Coming clean about where your agency is failing to tackle DEI (Diversity, Equity and Inclusion) can feel like a bit of a backwards step and is also kinda terrifying. ‘Diversity hushing’ is just that, it’s keeping quiet about shortcomings, or successes, for fear of backlash.
I’ve been in the events industry for over five years now and can see that we’re taking steps in the right direction, but it is still very much a white man’s club. So when Gabby invited me to join her panel at Confex on diversity hushing, I was looking forward to sharing how Diversity Alliance had helped us at Smyle and why it is so important to be open and honest about DEI in the events industry.
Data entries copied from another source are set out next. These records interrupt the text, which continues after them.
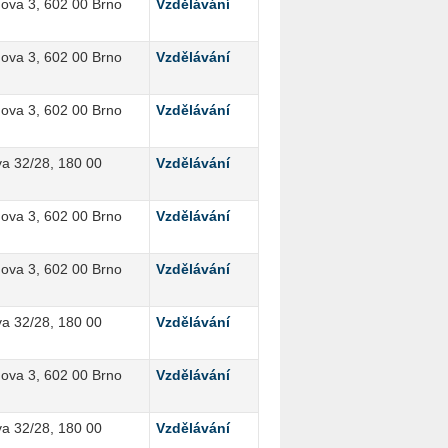
ova 3, 602 00 Brno
Vzdělávání
ova 3, 602 00 Brno
Vzdělávání
ova 3, 602 00 Brno
Vzdělávání
a 32/28, 180 00
Vzdělávání
ova 3, 602 00 Brno
Vzdělávání
ova 3, 602 00 Brno
Vzdělávání
a 32/28, 180 00
Vzdělávání
ova 3, 602 00 Brno
Vzdělávání
a 32/28, 180 00
Vzdělávání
Talk to the people who know
You don’t know what you don’t know, so talk to those who do! At Smyle we partnered with Diversity Alliance to kick-start our journey to a more diverse and inclusive agency. We also worked with recruitment agencies that nurture talent from underrepresented backgrounds and held workshops with colleagues. These in-house listening sessions allowed us to find out where we could improve as well as what was working already.
The Snowball Effect
The thing about investing in DEI is that it can start small, and grow into your internal culture and then into your client work. As this snowball effect has taken off at Smyle we’ve been a lot better at celebrating different cultures and bringing in external speakers to recognise awareness days. Overall, we have been more open with each other and conscious that everyone has different needs to thrive. It’s really helped people feel they can be their true selves at work. Day to day you might not feel big changes happening, but if you reflect back on a year or more, there is lots to celebrate.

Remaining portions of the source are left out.